■ WHAT THE TASK ASKS
Omit the images, then output each of the records below exactly.

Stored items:
____________________

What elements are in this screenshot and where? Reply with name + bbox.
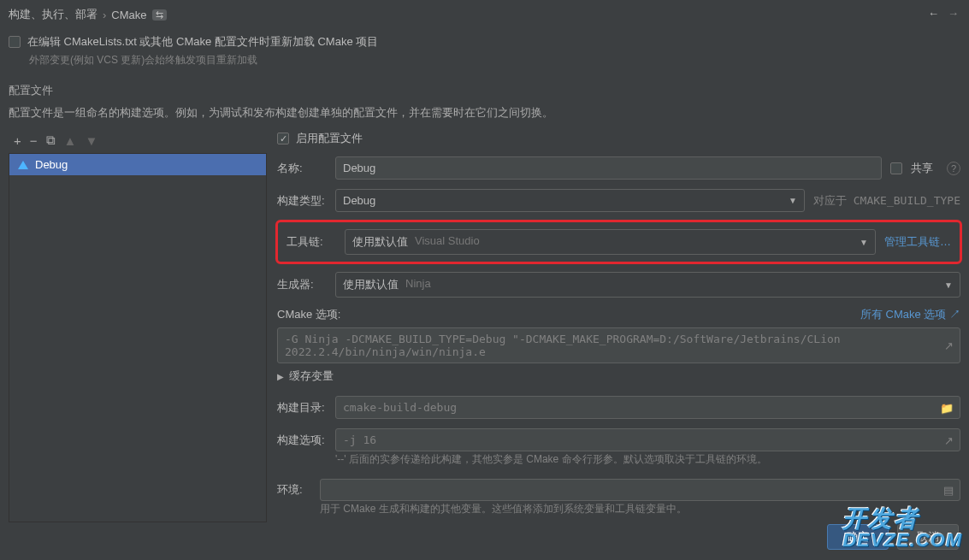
remove-button[interactable]: − <box>30 133 38 148</box>
generator-dropdown[interactable]: 使用默认值Ninja ▼ <box>335 272 960 298</box>
breadcrumb-separator: › <box>103 9 106 21</box>
nav-back-icon[interactable]: ← <box>928 7 939 20</box>
cache-variables-toggle[interactable]: ▶ 缓存变量 <box>277 363 960 396</box>
move-down-button[interactable]: ▼ <box>85 133 97 148</box>
build-dir-label: 构建目录: <box>277 400 327 416</box>
nav-arrows: ← → <box>928 7 959 20</box>
breadcrumb-part1[interactable]: 构建、执行、部署 <box>9 7 97 22</box>
profile-list[interactable]: Debug <box>9 153 267 522</box>
help-icon[interactable]: ? <box>947 162 960 175</box>
all-cmake-options-link[interactable]: 所有 CMake 选项 ↗ <box>860 307 960 322</box>
chevron-down-icon: ▼ <box>789 196 797 205</box>
toolchain-highlight: 工具链: 使用默认值Visual Studio ▼ 管理工具链… <box>275 220 962 264</box>
cmake-icon <box>18 161 28 169</box>
env-label: 环境: <box>277 482 311 498</box>
cmake-options-label: CMake 选项: <box>277 307 340 322</box>
env-input[interactable] <box>320 479 960 501</box>
build-type-label: 构建类型: <box>277 193 327 209</box>
profile-item-label: Debug <box>35 158 68 171</box>
expand-icon[interactable]: ⇆ <box>152 9 167 21</box>
chevron-down-icon: ▼ <box>860 238 868 247</box>
generator-label: 生成器: <box>277 277 327 292</box>
profile-item-debug[interactable]: Debug <box>9 154 266 175</box>
ok-button[interactable]: 确定 <box>827 524 889 550</box>
enable-profile-label: 启用配置文件 <box>296 131 363 146</box>
build-type-hint: 对应于 CMAKE_BUILD_TYPE <box>813 193 960 209</box>
profiles-toolbar: + − ⧉ ▲ ▼ <box>9 129 267 153</box>
copy-button[interactable]: ⧉ <box>46 133 56 148</box>
cancel-button[interactable]: 取消 <box>897 524 959 550</box>
list-icon[interactable]: ▤ <box>943 484 954 497</box>
folder-icon[interactable]: 📁 <box>940 401 954 414</box>
toolchain-dropdown[interactable]: 使用默认值Visual Studio ▼ <box>345 229 876 255</box>
breadcrumb-part2[interactable]: CMake <box>111 9 146 21</box>
chevron-down-icon: ▼ <box>944 280 953 290</box>
env-hint: 用于 CMake 生成和构建的其他变量。这些值将添加到系统变量和工具链变量中。 <box>320 502 960 516</box>
reload-hint: 外部变更(例如 VCS 更新)会始终触发项目重新加载 <box>29 53 960 68</box>
share-checkbox[interactable] <box>890 162 902 174</box>
build-dir-input[interactable]: cmake-build-debug <box>335 396 960 419</box>
manage-toolchains-link[interactable]: 管理工具链… <box>884 234 951 250</box>
name-input[interactable]: Debug <box>335 156 882 180</box>
name-label: 名称: <box>277 161 327 176</box>
cmake-options-input[interactable]: -G Ninja -DCMAKE_BUILD_TYPE=Debug "-DCMA… <box>277 327 960 363</box>
profiles-title: 配置文件 <box>0 71 969 102</box>
build-type-dropdown[interactable]: Debug ▼ <box>335 189 805 212</box>
nav-forward-icon: → <box>948 7 959 20</box>
build-options-label: 构建选项: <box>277 433 327 448</box>
chevron-right-icon: ▶ <box>277 372 284 381</box>
build-options-input[interactable]: -j 16 <box>335 428 960 451</box>
expand-field-icon[interactable]: ↗ <box>944 339 954 352</box>
move-up-button[interactable]: ▲ <box>64 133 77 148</box>
reload-checkbox-label: 在编辑 CMakeLists.txt 或其他 CMake 配置文件时重新加载 C… <box>27 34 378 50</box>
reload-checkbox[interactable] <box>9 36 21 48</box>
breadcrumb: 构建、执行、部署 › CMake ⇆ <box>0 0 969 29</box>
share-label: 共享 <box>911 161 933 176</box>
add-button[interactable]: + <box>14 133 21 148</box>
enable-profile-checkbox[interactable] <box>277 133 289 144</box>
profiles-desc: 配置文件是一组命名的构建选项。例如，为调试和发布构建创建单独的配置文件，并在需要… <box>0 102 969 129</box>
build-options-hint: '--' 后面的实参传递给此构建，其他实参是 CMake 命令行形参。默认选项取… <box>335 452 960 467</box>
toolchain-label: 工具链: <box>287 234 336 250</box>
expand-field-icon[interactable]: ↗ <box>944 433 954 446</box>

____________________

■ RESPONSE
What elements are in this screenshot and where? Reply with name + bbox.
remove-button[interactable]: − <box>30 133 38 148</box>
generator-dropdown[interactable]: 使用默认值Ninja ▼ <box>335 272 960 298</box>
breadcrumb-separator: › <box>103 9 106 21</box>
nav-back-icon[interactable]: ← <box>928 7 939 20</box>
cache-variables-toggle[interactable]: ▶ 缓存变量 <box>277 363 960 396</box>
move-down-button[interactable]: ▼ <box>85 133 97 148</box>
build-dir-label: 构建目录: <box>277 400 327 416</box>
nav-arrows: ← → <box>928 7 959 20</box>
breadcrumb-part1[interactable]: 构建、执行、部署 <box>9 7 97 22</box>
profile-list[interactable]: Debug <box>9 153 267 522</box>
help-icon[interactable]: ? <box>947 162 960 175</box>
all-cmake-options-link[interactable]: 所有 CMake 选项 ↗ <box>860 307 960 322</box>
chevron-down-icon: ▼ <box>789 196 797 205</box>
toolchain-highlight: 工具链: 使用默认值Visual Studio ▼ 管理工具链… <box>275 220 962 264</box>
cmake-icon <box>18 161 28 169</box>
env-label: 环境: <box>277 482 311 498</box>
cmake-options-label: CMake 选项: <box>277 307 340 322</box>
env-input[interactable] <box>320 479 960 501</box>
build-type-label: 构建类型: <box>277 193 327 209</box>
profile-item-label: Debug <box>35 158 68 171</box>
expand-icon[interactable]: ⇆ <box>152 9 167 21</box>
chevron-down-icon: ▼ <box>860 238 868 247</box>
generator-label: 生成器: <box>277 277 327 292</box>
profile-item-debug[interactable]: Debug <box>9 154 266 175</box>
ok-button[interactable]: 确定 <box>827 524 889 550</box>
enable-profile-label: 启用配置文件 <box>296 131 363 146</box>
build-type-hint: 对应于 CMAKE_BUILD_TYPE <box>813 193 960 209</box>
profiles-toolbar: + − ⧉ ▲ ▼ <box>9 129 267 153</box>
copy-button[interactable]: ⧉ <box>46 133 56 148</box>
cancel-button[interactable]: 取消 <box>897 524 959 550</box>
list-icon[interactable]: ▤ <box>943 484 954 497</box>
folder-icon[interactable]: 📁 <box>940 401 954 414</box>
toolchain-dropdown[interactable]: 使用默认值Visual Studio ▼ <box>345 229 876 255</box>
breadcrumb-part2[interactable]: CMake <box>111 9 146 21</box>
chevron-down-icon: ▼ <box>944 280 953 290</box>
env-hint: 用于 CMake 生成和构建的其他变量。这些值将添加到系统变量和工具链变量中。 <box>320 502 960 516</box>
reload-hint: 外部变更(例如 VCS 更新)会始终触发项目重新加载 <box>29 53 960 68</box>
share-checkbox[interactable] <box>890 162 902 174</box>
build-dir-input[interactable]: cmake-build-debug <box>335 396 960 419</box>
manage-toolchains-link[interactable]: 管理工具链… <box>884 234 951 250</box>
name-input[interactable]: Debug <box>335 156 882 180</box>
name-label: 名称: <box>277 161 327 176</box>
cmake-options-input[interactable]: -G Ninja -DCMAKE_BUILD_TYPE=Debug "-DCMA… <box>277 327 960 363</box>
profiles-title: 配置文件 <box>0 71 969 102</box>
build-type-dropdown[interactable]: Debug ▼ <box>335 189 805 212</box>
nav-forward-icon: → <box>948 7 959 20</box>
build-options-label: 构建选项: <box>277 433 327 448</box>
chevron-right-icon: ▶ <box>277 372 284 381</box>
build-options-input[interactable]: -j 16 <box>335 428 960 451</box>
expand-field-icon[interactable]: ↗ <box>944 339 954 352</box>
move-up-button[interactable]: ▲ <box>64 133 77 148</box>
reload-checkbox-label: 在编辑 CMakeLists.txt 或其他 CMake 配置文件时重新加载 C… <box>27 34 378 50</box>
reload-checkbox[interactable] <box>9 36 21 48</box>
breadcrumb: 构建、执行、部署 › CMake ⇆ <box>0 0 969 29</box>
share-label: 共享 <box>911 161 933 176</box>
add-button[interactable]: + <box>14 133 21 148</box>
enable-profile-checkbox[interactable] <box>277 133 289 144</box>
profiles-desc: 配置文件是一组命名的构建选项。例如，为调试和发布构建创建单独的配置文件，并在需要… <box>0 102 969 129</box>
build-options-hint: '--' 后面的实参传递给此构建，其他实参是 CMake 命令行形参。默认选项取… <box>335 452 960 467</box>
toolchain-label: 工具链: <box>287 234 336 250</box>
expand-field-icon[interactable]: ↗ <box>944 433 954 446</box>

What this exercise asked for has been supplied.